Beginning with the first line of the data below, extract each line up to and including the one containing "Talks/ (153, 36)". Copy them exactly and add nothing.

#### Entries supplied

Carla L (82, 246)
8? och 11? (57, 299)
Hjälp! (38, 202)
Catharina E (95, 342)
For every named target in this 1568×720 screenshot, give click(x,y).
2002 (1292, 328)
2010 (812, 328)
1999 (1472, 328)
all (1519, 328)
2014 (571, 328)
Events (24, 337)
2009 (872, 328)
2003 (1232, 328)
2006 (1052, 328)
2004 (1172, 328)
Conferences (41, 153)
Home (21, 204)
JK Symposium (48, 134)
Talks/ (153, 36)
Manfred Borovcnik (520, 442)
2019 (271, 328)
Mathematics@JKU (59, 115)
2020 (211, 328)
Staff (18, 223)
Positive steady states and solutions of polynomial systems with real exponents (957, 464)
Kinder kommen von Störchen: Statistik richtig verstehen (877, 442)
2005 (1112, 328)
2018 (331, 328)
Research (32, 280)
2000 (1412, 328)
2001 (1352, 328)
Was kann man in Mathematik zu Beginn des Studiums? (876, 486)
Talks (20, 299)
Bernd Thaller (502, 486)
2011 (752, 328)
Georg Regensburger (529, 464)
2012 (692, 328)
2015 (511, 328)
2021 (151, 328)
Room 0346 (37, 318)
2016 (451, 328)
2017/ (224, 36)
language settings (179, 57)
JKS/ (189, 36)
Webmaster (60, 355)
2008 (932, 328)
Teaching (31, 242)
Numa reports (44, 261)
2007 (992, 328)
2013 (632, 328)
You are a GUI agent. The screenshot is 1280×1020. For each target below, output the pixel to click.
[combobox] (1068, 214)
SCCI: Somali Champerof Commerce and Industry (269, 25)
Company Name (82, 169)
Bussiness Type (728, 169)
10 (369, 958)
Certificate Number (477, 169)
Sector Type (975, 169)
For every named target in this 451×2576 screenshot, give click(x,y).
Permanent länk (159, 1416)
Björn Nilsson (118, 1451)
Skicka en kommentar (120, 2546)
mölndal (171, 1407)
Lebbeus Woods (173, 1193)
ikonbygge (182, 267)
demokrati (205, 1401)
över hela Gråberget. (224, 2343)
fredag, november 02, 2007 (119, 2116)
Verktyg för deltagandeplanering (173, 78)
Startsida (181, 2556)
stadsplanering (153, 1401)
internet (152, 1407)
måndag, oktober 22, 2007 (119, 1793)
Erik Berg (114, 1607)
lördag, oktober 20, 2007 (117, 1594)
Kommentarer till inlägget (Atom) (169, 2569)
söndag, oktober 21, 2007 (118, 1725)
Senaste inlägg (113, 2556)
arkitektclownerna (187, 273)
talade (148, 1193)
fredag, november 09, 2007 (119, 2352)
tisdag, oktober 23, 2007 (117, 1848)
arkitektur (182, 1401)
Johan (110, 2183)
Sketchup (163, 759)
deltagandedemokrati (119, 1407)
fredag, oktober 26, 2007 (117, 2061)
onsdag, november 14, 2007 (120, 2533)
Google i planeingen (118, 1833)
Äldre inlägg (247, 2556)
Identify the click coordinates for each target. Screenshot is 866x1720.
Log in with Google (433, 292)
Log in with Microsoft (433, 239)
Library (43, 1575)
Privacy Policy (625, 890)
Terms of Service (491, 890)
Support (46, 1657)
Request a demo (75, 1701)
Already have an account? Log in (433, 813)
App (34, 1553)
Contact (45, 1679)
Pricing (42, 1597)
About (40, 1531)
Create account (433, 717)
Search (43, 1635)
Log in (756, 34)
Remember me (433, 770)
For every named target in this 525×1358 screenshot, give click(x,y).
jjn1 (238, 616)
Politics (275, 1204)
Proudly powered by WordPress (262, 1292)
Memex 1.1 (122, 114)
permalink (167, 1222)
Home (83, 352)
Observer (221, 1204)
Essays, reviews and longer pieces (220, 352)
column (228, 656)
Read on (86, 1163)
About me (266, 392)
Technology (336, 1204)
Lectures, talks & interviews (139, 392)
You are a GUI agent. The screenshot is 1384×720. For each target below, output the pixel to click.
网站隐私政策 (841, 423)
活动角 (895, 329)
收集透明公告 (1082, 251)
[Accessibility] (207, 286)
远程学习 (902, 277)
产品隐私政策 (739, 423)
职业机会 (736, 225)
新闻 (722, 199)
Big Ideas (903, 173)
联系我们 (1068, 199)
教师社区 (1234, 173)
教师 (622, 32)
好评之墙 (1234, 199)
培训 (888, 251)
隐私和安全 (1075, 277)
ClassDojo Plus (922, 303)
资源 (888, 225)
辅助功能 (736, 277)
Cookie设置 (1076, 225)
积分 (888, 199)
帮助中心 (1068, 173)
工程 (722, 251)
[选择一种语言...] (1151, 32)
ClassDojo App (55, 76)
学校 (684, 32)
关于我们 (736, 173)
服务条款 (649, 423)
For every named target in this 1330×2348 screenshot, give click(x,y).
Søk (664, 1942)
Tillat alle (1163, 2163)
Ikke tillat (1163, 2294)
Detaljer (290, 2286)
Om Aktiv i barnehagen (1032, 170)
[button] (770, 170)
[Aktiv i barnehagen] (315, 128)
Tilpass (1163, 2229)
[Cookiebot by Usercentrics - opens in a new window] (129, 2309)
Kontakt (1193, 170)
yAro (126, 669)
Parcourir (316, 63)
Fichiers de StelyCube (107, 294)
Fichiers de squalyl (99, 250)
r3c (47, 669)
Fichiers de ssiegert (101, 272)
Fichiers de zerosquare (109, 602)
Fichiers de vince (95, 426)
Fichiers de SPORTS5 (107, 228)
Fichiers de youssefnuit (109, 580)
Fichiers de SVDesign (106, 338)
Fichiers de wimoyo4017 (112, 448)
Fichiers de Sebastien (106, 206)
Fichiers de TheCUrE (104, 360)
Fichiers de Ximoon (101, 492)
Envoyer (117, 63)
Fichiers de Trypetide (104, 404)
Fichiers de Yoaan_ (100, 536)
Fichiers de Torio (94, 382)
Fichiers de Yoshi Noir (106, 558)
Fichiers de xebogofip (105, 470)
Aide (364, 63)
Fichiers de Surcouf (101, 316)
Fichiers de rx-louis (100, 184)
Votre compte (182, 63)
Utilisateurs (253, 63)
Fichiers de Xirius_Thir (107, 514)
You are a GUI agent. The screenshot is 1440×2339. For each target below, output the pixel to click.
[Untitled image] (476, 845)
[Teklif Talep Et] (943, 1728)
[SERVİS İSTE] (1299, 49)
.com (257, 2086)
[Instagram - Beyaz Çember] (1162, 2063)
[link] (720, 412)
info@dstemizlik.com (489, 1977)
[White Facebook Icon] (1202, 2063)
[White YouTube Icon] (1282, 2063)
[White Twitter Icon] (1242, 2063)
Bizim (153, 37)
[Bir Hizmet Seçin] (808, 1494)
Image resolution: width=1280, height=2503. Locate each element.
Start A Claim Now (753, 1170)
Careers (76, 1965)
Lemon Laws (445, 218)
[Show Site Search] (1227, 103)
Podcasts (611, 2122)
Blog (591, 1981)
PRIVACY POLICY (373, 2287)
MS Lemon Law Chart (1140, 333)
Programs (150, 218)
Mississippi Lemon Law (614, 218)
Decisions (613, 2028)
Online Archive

########

> Solution to the exercise:
Carla L (82, 246)
8? och 11? (57, 299)
Hjälp! (38, 202)
Catharina E (95, 342)
For every named target in this 1568×720 screenshot, give click(x,y).
2002 (1292, 328)
2010 (812, 328)
1999 (1472, 328)
all (1519, 328)
2014 (571, 328)
Events (24, 337)
2009 (872, 328)
2003 (1232, 328)
2006 (1052, 328)
2004 (1172, 328)
Conferences (41, 153)
Home (21, 204)
JK Symposium (48, 134)
Talks/ (153, 36)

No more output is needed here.